I’m on Python 3.7, working on a project where my colleague is on 3.6. This has quickly revealed an issue with dictionaries in 3.7 that causes serious bugs if you’re not aware of the problem and careful about handling it.
Dictionaries are the Python class for storing key/value pairs, one of the most useful and fundamental data types, especially in Python.
Since the beginning of recorded programming history, dictionaries have been unordered, meaning they store their data in an effectively random order:
zoo = {'birds': 10, 'lions': 1, 'zebras': 5, }
print(zoo)
To see what order a dictionary stored things in before 3.7, you can use the hash()
function, which returns a number that indicates the order in which the object will be stored in on your system:
print(f'zebras: {hash("zebras")}')
print(f'lions: {hash("lions")}')
print(f'birds: {hash("birds")}')
This is unintuitive, but by storing data this way, dictionaries are extremely fast to search. Unlike a list
, which is very slow to search, because Python searches a list by starting at the first item and going through the list until it finds the desired item; for a large list this can take a long time. A dictionary, on the other hand, calls the hash()
function for the item, gets that unique number, and effectively jumps right to the spot where it's stored.

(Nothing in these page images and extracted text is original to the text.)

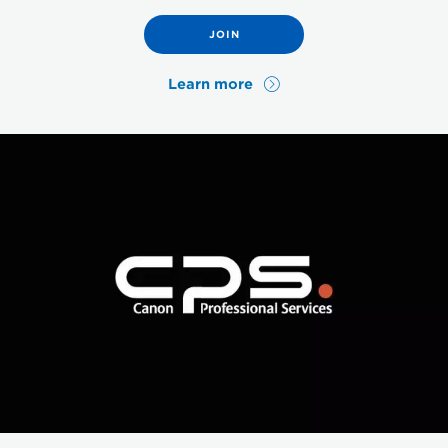
JOIN
Learn more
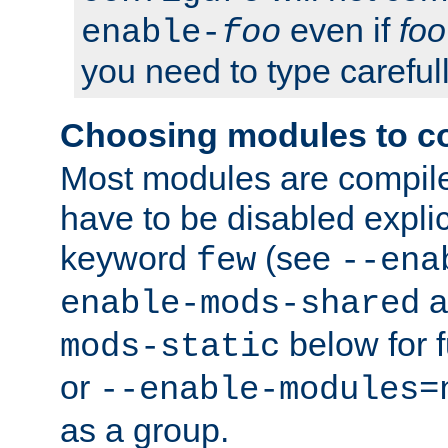
even if
foo
enable-
foo
you need to type carefull
Choosing modules to c
Most modules are compile
have to be disabled explic
keyword
(see
few
--ena
a
enable-mods-shared
below for f
mods-static
or
--enable-modules=
as a group.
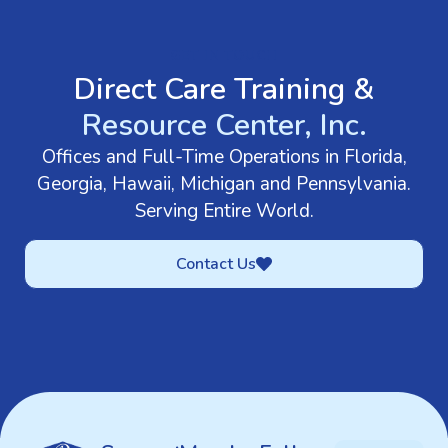
GET IN TOUCH
Direct Care Training &
Resource Center, Inc.
Offices and Full-Time Operations in Florida,
Georgia, Hawaii, Michigan and Pennsylvania.
Serving Entire World.
Contact Us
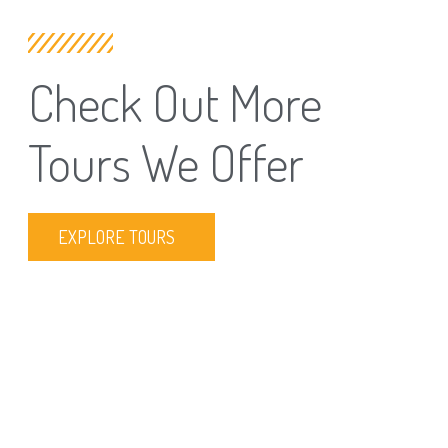
Check Out More
Tours We Offer
EXPLORE TOURS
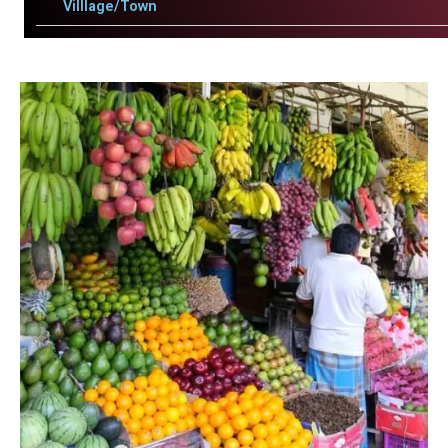
Villlage/Town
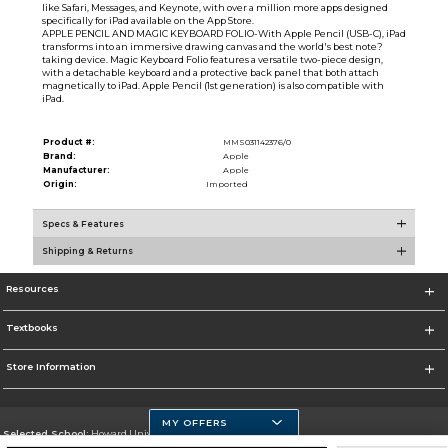
like Safari, Messages, and Keynote, with over a million more apps designed
specifically for iPad available on the App Store.
APPLE PENCIL AND MAGIC KEYBOARD FOLIO-With Apple Pencil (USB-C), iPad
transforms into an immersive drawing canvas and the world's best note?
taking device. Magic Keyboard Folio features a versatile two-piece design,
with a detachable keyboard and a protective back panel that both attach
magnetically to iPad. Apple Pencil (1st generation) is also compatible with
iPad.
Product #:
MMS031142376/0
Brand:
Apple
Manufacturer:
Apple
Origin:
Imported
Specs & Features
Shipping & Returns
Resources
Textbooks
Store Information
MY OFFERS
Selected School:
Howard University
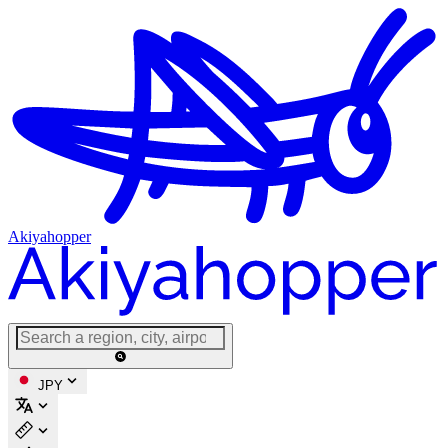
Akiyahopper
JPY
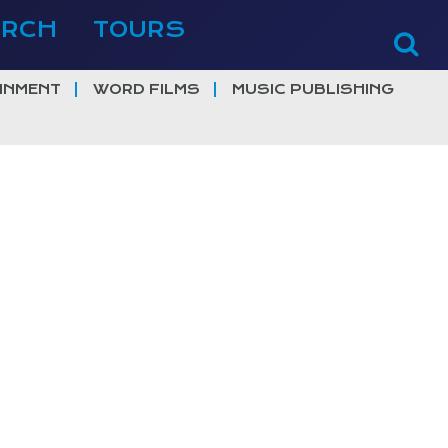
ERCH
TOURS
INMENT
WORD FILMS
MUSIC PUBLISHING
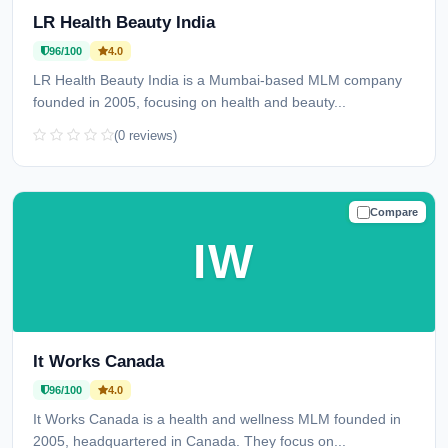
LR Health Beauty India
96/100
4.0
LR Health Beauty India is a Mumbai-based MLM company
founded in 2005, focusing on health and beauty...
(0 reviews)
Compare
TRUSTED
IW
It Works Canada
96/100
4.0
It Works Canada is a health and wellness MLM founded in
2005, headquartered in Canada. They focus on...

When teaching dictionaries to new programmers (and sometimes even to experienced programmers) I've had to spend a lot of time explaining why and how they work the way they do, and imploring people to remember to never rely on the order of items in a dictionary.
In Python 3.7 dictionaries now remember their order. This is quite a nice feature, and I find myself now using dictionaries even more than I did before, because they act like an ordered list, yet are still extremely fast to search. It also makes them more intuitive and removes one potential source of bugs, where people would write code assuming the dictionary was ordered when it wasn’t.
For the last week I've been running into this. I'm working on a script that will be used for a project kickoff, and which makes heavy use of dictionaries being ordered to make the output usable.
Everything works great for me, but when my colleague on 3.6 runs the script, everything is in scrambled order, rendering the output almost useless. This is a very easy bug to run into unless you are also testing your script on a pre-3.7 version of Python.
Based on this experience, I've decided that for the foreseeable future I'm not going to use the built-in dictionary. Instead, the collections
module has an OrderedDict
class that acts just like a dictionary, but remembers the order no matter what version you are running (even Python 2.7 has this class).
You can't use the dictionary literal ({}
) for an OrderedDict, you have to use the class name, after which everything else is the same:
from collections import OrderedDict
mydict = OrderedDict()
mydict['birds'] = 5
mydict['lions'] = 1
mydict['zebras'] = 5
print(mydict)
If you take this approach you still need to be careful: I've found myself unthinkingly using a literal to create a dictionary and having the problem pop up yet again.
Even though I like having my dictionaries be ordered, this kind of change is disruptive enough that it seems like something that should go into a .0 release rather than a dot release, though I suppose that wouldn't really change this impact. In any case, now that this change has happened, be cautious with your use of dictionaries!